*Data for review:*
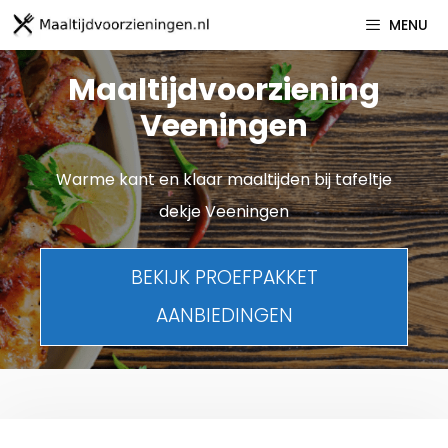
Spring
MENU
naar
inhoud
Maaltijdvoorziening
Veeningen
Warme kant en klaar maaltijden bij tafeltje
dekje Veeningen
BEKIJK PROEFPAKKET
AANBIEDINGEN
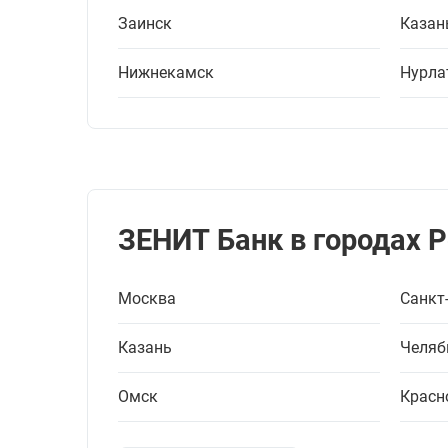
Заинск
Казан
Нижнекамск
Нурла
ЗЕНИТ Банк в городах 
Москва
Санкт
Казань
Челяб
Омск
Красн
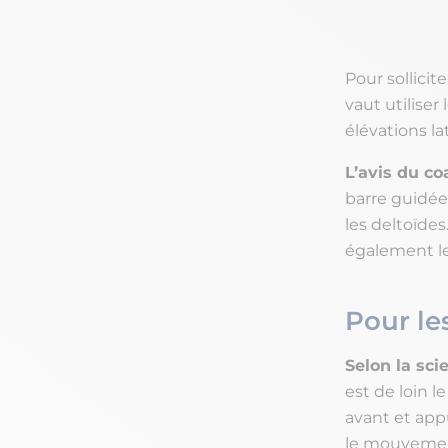
Pour sollicit
vaut utiliser
élévations lat
L’avis du co
barre guidée 
les deltoïde
également le
Pour le
Selon la sci
est de loin l
avant et appu
le mouvement 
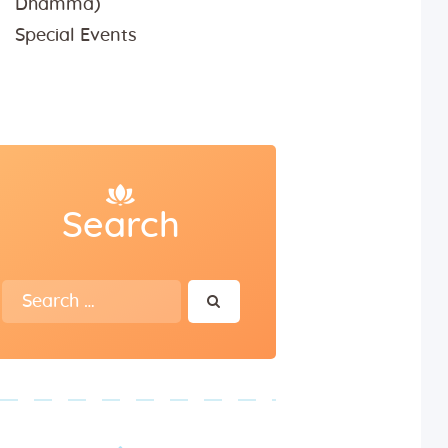
Dhamma)
Special Events
Search
Search
for:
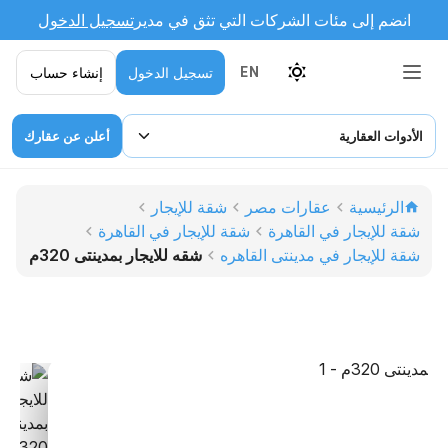
انضم إلى مئات الشركات التي تثق في مدير
تسجيل الدخول
تسجيل الدخول
إنشاء حساب
EN
الأدوات العقارية
أعلن عن عقارك
الرئيسية
عقارات مصر
شقة للإيجار
شقة للإيجار في القاهرة
شقة للإيجار في القاهرة
شقة للإيجار في مدينتى القاهره
شقه للايجار بمدينتى 320م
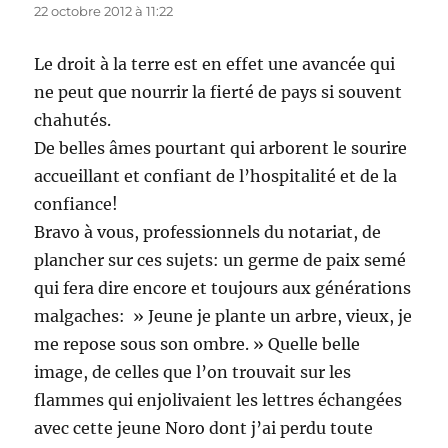
22 octobre 2012 à 11:22
Le droit à la terre est en effet une avancée qui
ne peut que nourrir la fierté de pays si souvent
chahutés.
De belles âmes pourtant qui arborent le sourire
accueillant et confiant de l’hospitalité et de la
confiance!
Bravo à vous, professionnels du notariat, de
plancher sur ces sujets: un germe de paix semé
qui fera dire encore et toujours aux générations
malgaches: » Jeune je plante un arbre, vieux, je
me repose sous son ombre. » Quelle belle
image, de celles que l’on trouvait sur les
flammes qui enjolivaient les lettres échangées
avec cette jeune Noro dont j’ai perdu toute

*Task brief:*
Produce a verbatim copy of the lines from the one holding "qui fera dire" to the final line of the data, and nothing more.

*Your response:*
qui fera dire encore et toujours aux générations
malgaches: » Jeune je plante un arbre, vieux, je
me repose sous son ombre. » Quelle belle
image, de celles que l’on trouvait sur les
flammes qui enjolivaient les lettres échangées
avec cette jeune Noro dont j’ai perdu toute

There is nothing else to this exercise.